EXERCISE: Only the number is wanted: how many lines of these entries contain the word "Подборка"?

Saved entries
+-------+
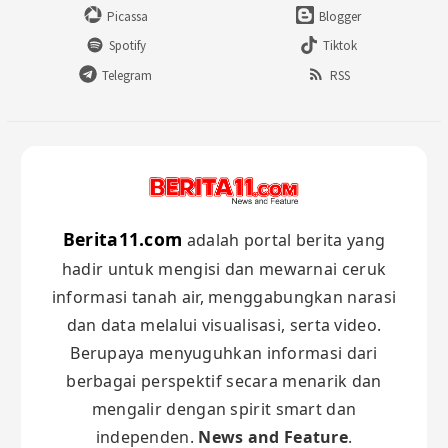
Picassa
Blogger
Spotify
Tiktok
Telegram
RSS
Berita11.com
adalah portal berita yang
hadir untuk mengisi dan mewarnai ceruk
informasi tanah air, menggabungkan narasi
dan data melalui visualisasi, serta video.
Berupaya menyuguhkan informasi dari
berbagai perspektif secara menarik dan
mengalir dengan spirit smart dan
independen.
News and Feature
.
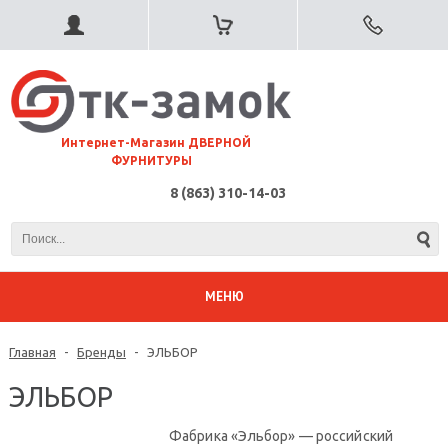
⠀Интернет-Магазин ДВЕРНОЙ
ФУРНИТУРЫ
8 (863) 310-14-03
МЕНЮ
Главная
-
Бренды
-
ЭЛЬБОР
ЭЛЬБОР
Фабрика «Эльбор» — российский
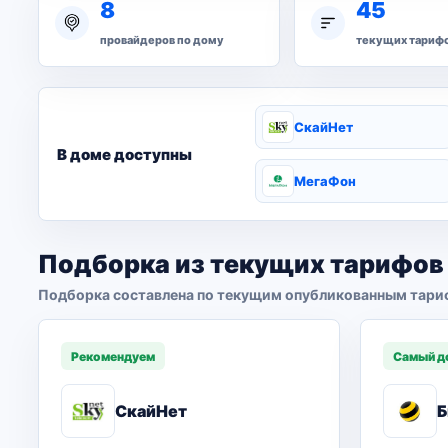
8
45
провайдеров по дому
текущих тариф
СкайНет
В доме доступны
МегаФон
Подборка из текущих тарифов
Подборка составлена по текущим опубликованным тари
Рекомендуем
Самый д
СкайНет
Б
+-------+
ANSWER SECTION: 2